_REQUIRED ACTION:_ With the line containing "Anti-Pragas" as the start and the line containing "Les points à" as the end, transcribe that span of the entries below exactly, including both.

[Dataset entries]
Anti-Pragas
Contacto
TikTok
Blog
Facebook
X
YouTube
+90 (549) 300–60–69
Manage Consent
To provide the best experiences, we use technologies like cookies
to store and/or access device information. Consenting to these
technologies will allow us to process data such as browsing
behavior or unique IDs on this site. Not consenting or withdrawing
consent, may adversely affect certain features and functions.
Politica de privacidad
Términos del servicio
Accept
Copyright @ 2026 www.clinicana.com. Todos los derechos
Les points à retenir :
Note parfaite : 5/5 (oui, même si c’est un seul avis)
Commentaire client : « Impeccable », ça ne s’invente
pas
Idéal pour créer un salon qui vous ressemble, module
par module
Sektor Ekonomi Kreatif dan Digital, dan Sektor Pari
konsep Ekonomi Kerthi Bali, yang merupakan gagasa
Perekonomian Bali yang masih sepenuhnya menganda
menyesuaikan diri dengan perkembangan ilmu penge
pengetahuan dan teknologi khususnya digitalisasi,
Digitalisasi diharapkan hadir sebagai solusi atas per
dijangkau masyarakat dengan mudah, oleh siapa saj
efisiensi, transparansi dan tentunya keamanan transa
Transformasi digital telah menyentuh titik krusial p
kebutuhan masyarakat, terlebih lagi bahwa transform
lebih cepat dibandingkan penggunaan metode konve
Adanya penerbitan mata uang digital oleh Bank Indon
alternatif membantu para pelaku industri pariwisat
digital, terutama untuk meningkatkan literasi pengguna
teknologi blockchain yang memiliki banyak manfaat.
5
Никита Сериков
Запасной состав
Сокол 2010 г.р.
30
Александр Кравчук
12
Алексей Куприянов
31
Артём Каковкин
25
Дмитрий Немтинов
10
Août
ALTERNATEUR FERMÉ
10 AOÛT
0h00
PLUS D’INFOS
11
...
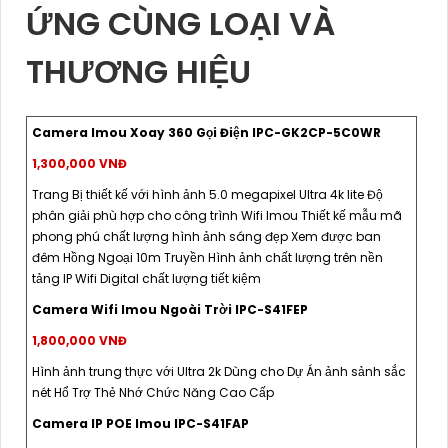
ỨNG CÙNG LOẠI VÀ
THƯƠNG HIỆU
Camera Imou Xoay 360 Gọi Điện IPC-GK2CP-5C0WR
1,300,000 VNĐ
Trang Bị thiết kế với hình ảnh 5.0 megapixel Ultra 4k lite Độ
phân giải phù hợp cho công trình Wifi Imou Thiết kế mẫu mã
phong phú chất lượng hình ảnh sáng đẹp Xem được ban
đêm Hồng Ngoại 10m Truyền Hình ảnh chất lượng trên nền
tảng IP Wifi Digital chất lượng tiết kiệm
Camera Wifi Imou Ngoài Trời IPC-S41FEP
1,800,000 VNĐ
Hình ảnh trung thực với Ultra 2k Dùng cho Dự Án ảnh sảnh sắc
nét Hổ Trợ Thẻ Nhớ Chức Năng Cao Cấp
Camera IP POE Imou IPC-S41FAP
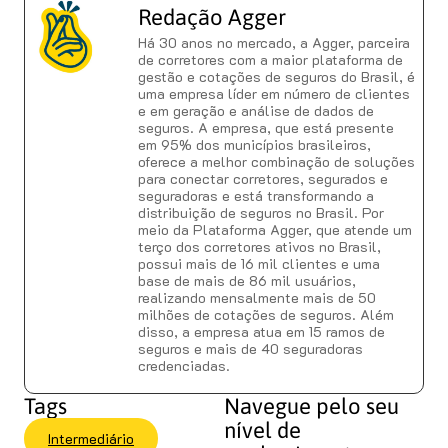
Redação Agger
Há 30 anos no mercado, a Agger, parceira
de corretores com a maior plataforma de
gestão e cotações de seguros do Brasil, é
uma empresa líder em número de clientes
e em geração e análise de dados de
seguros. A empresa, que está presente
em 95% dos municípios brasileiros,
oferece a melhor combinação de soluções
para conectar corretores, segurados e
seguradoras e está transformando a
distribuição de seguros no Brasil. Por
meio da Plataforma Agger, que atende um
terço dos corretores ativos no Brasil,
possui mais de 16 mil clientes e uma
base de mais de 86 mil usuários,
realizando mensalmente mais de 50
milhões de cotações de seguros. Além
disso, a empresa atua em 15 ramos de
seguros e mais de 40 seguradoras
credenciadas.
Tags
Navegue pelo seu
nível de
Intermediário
--
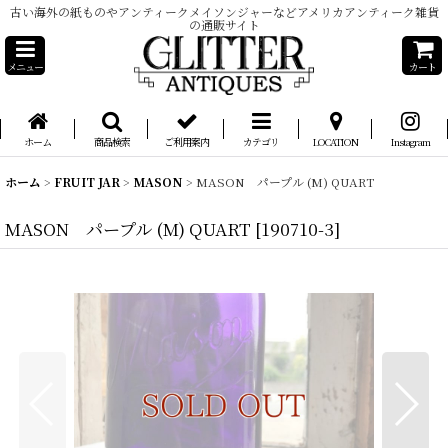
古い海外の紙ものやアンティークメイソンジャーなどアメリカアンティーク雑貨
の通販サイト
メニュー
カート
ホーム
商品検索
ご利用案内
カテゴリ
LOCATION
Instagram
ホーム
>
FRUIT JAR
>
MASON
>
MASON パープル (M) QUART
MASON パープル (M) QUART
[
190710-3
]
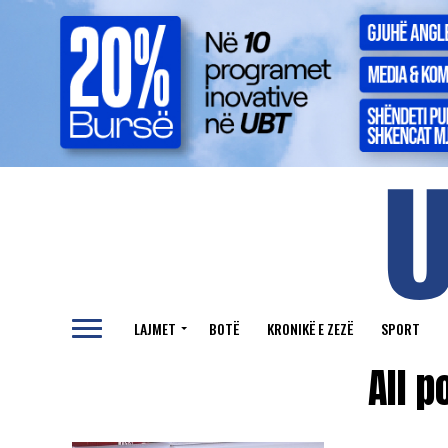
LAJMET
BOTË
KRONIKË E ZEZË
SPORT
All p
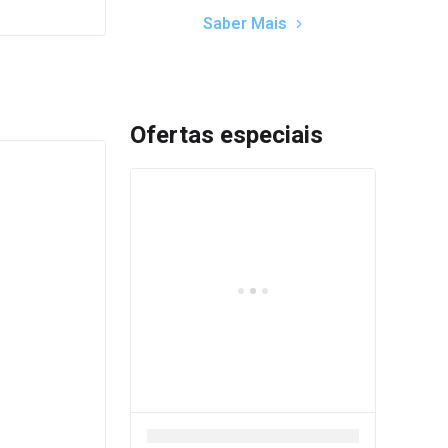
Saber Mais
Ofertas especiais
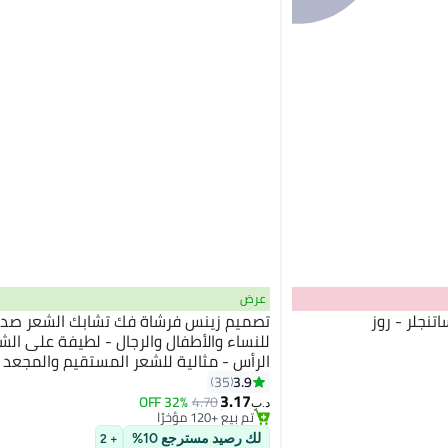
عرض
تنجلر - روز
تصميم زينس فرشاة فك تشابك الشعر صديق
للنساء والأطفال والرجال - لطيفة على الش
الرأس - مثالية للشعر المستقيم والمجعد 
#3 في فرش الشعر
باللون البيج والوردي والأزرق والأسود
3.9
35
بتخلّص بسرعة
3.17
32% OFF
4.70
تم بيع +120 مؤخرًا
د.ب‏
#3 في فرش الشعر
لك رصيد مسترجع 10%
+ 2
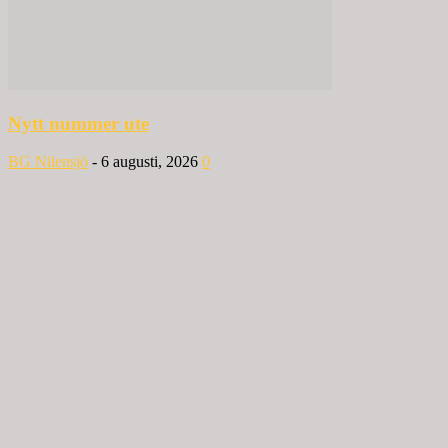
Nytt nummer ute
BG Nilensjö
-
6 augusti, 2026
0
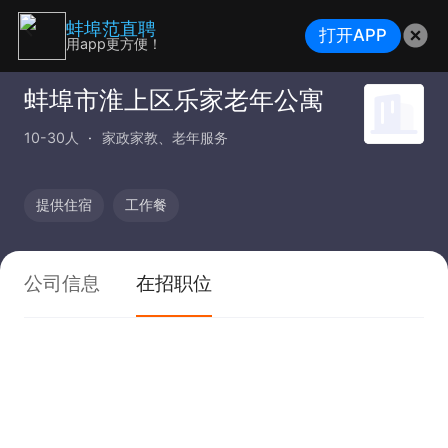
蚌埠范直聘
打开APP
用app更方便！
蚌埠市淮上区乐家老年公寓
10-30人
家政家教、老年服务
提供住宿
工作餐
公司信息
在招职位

_YOUR RESPONSE:_
Anti-Pragas
Contacto
TikTok
Blog
Facebook
X
YouTube
+90 (549) 300–60–69
Manage Consent
To provide the best experiences, we use technologies like cookies
to store and/or access device information. Consenting to these
technologies will allow us to process data such as browsing
behavior or unique IDs on this site. Not consenting or withdrawing
consent, may adversely affect certain features and functions.
Politica de privacidad
Términos del servicio
Accept
Copyright @ 2026 www.clinicana.com. Todos los derechos
Les points à retenir :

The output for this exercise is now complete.